Start of Block

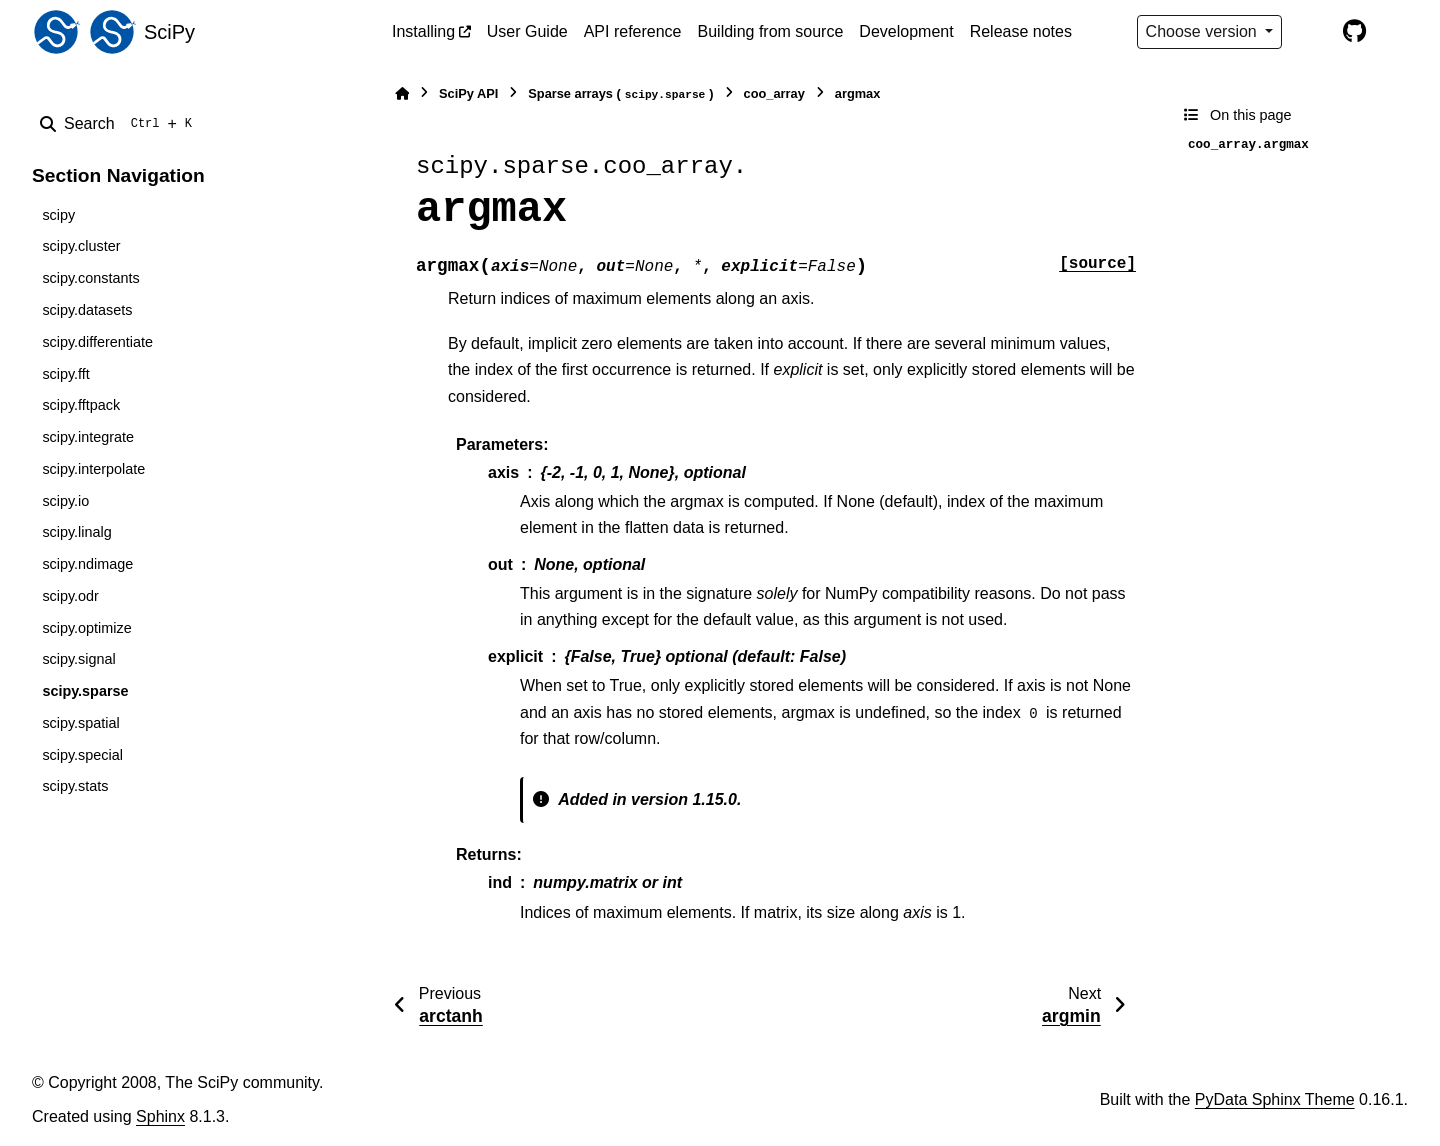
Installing (423, 31)
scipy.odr (70, 596)
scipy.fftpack (81, 405)
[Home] (402, 93)
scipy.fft (65, 374)
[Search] (120, 124)
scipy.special (82, 755)
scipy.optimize (86, 628)
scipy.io (65, 501)
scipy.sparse (85, 691)
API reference (633, 31)
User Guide (527, 31)
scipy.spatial (80, 723)
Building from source (771, 31)
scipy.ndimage (87, 564)
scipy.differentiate (97, 342)
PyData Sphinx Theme (1275, 1099)
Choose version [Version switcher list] (1204, 31)
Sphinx (160, 1116)
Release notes (1021, 31)
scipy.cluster (81, 246)
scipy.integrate (88, 437)
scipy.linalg (76, 532)
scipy (58, 215)
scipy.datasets (87, 310)
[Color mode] (1312, 32)
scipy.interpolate (93, 469)
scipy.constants (90, 278)
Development (906, 31)
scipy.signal (78, 659)
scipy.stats (75, 786)
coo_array (774, 93)
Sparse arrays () (620, 94)
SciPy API (468, 93)
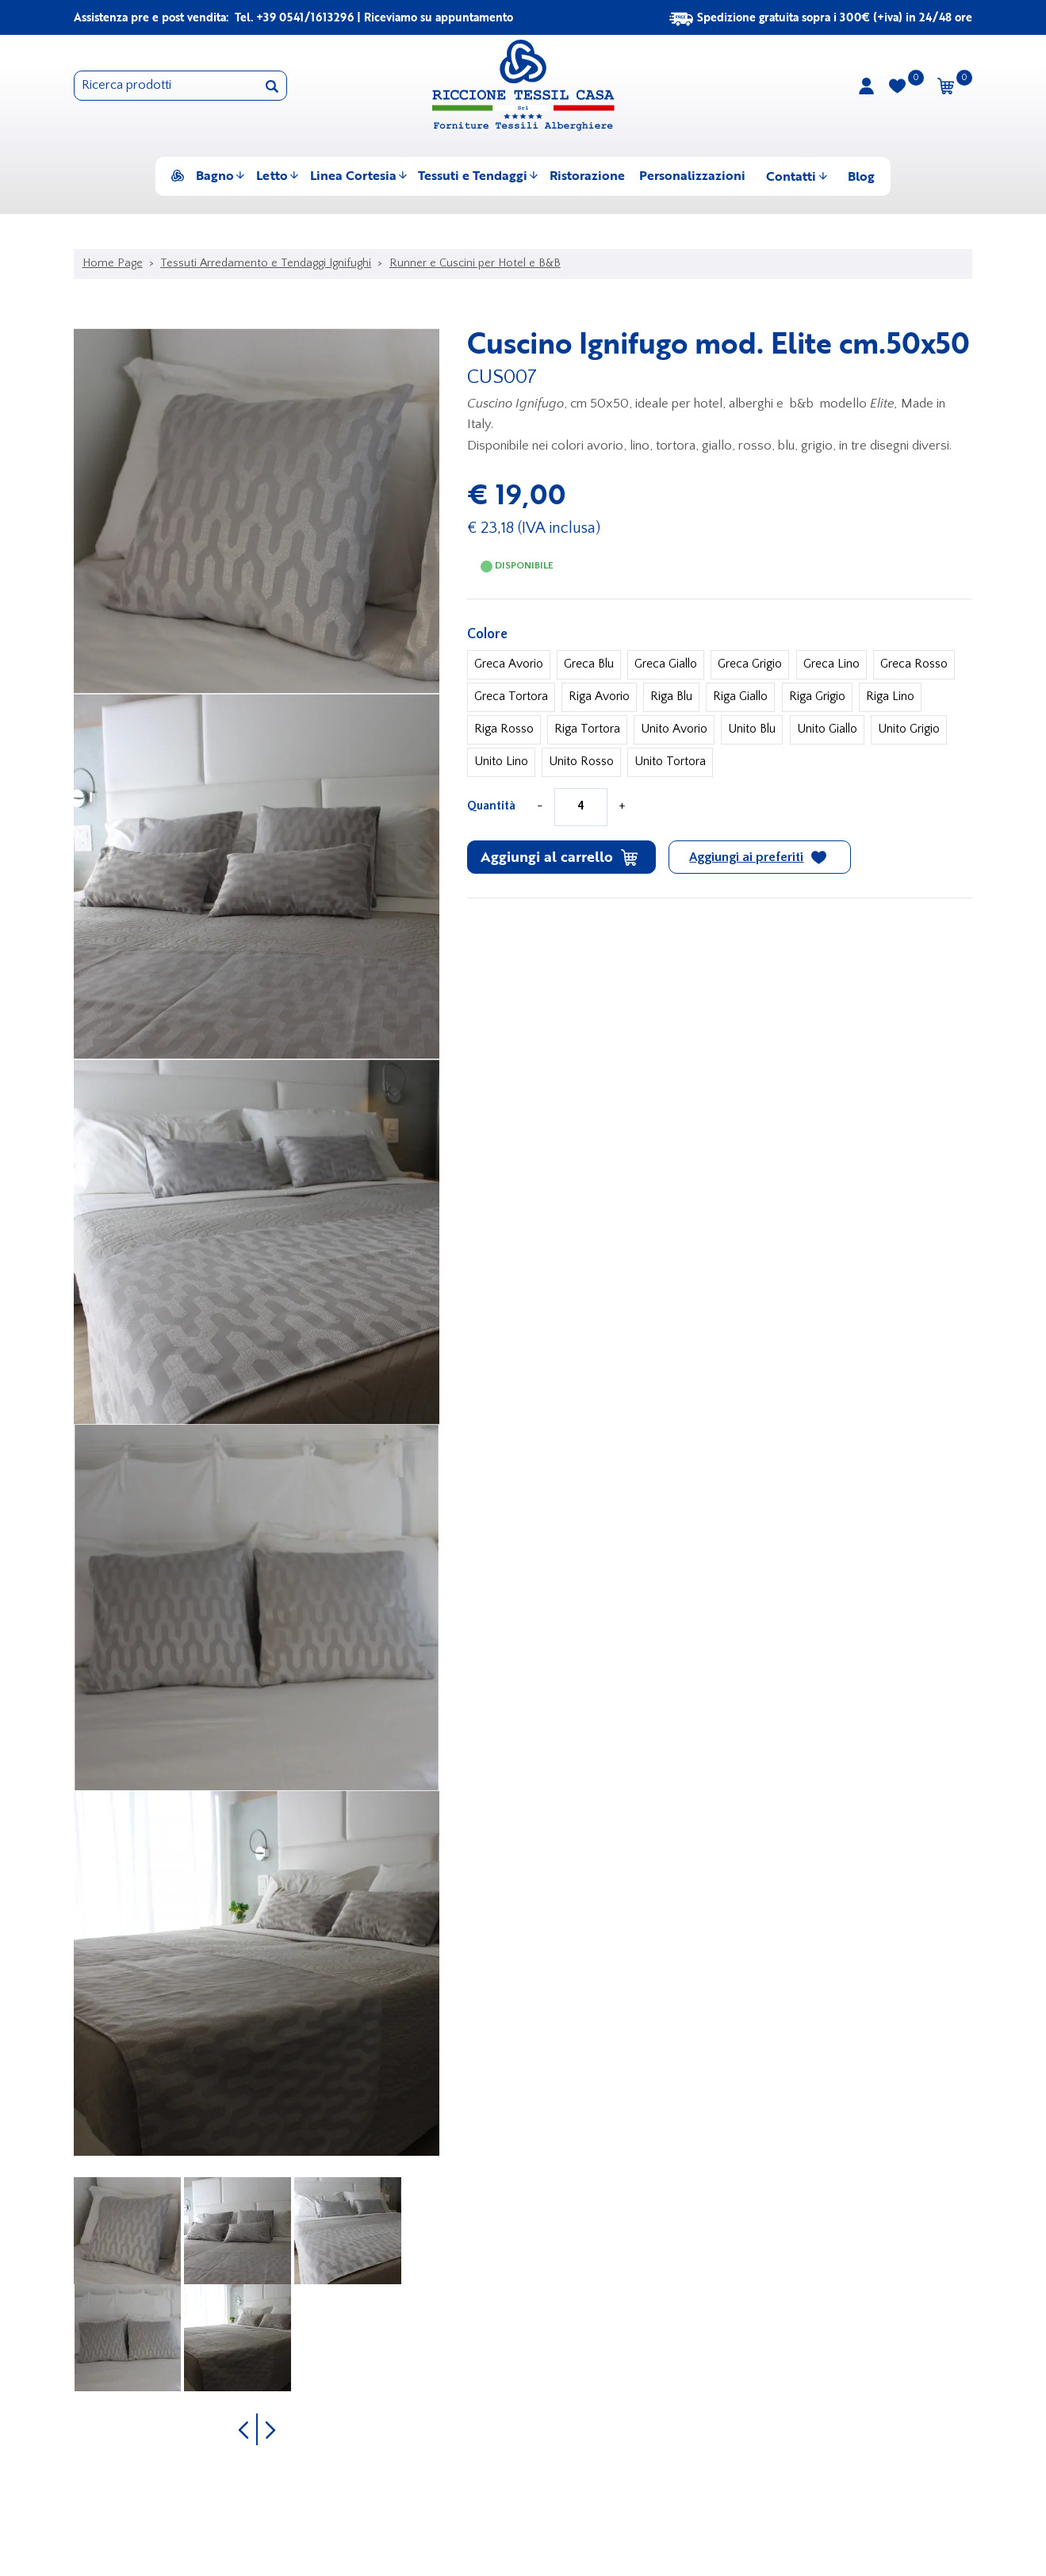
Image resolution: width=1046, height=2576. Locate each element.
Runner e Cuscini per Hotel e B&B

End of Block

Work task
Every entry is to be transcribed exactly, but the pictures are to be left out.

Your response
Installing (423, 31)
scipy.odr (70, 596)
scipy.fftpack (81, 405)
[Home] (402, 93)
scipy.fft (65, 374)
[Search] (120, 124)
scipy.special (82, 755)
scipy.optimize (86, 628)
scipy.io (65, 501)
scipy.sparse (85, 691)
API reference (633, 31)
User Guide (527, 31)
scipy.spatial (80, 723)
Building from source (771, 31)
scipy.ndimage (87, 564)
scipy.differentiate (97, 342)
PyData Sphinx Theme (1275, 1099)
Choose version [Version switcher list] (1204, 31)
Sphinx (160, 1116)
Release notes (1021, 31)
scipy.cluster (81, 246)
scipy.integrate (88, 437)
scipy.linalg (76, 532)
scipy (58, 215)
scipy.datasets (87, 310)
[Color mode] (1312, 32)
scipy.interpolate (93, 469)
scipy.constants (90, 278)
Development (906, 31)
scipy.signal (78, 659)
scipy.stats (75, 786)
coo_array (774, 93)
Sparse arrays () (620, 94)
SciPy API (468, 93)
Image resolution: width=1046, height=2576. Locate each element.
Runner e Cuscini per Hotel e B&B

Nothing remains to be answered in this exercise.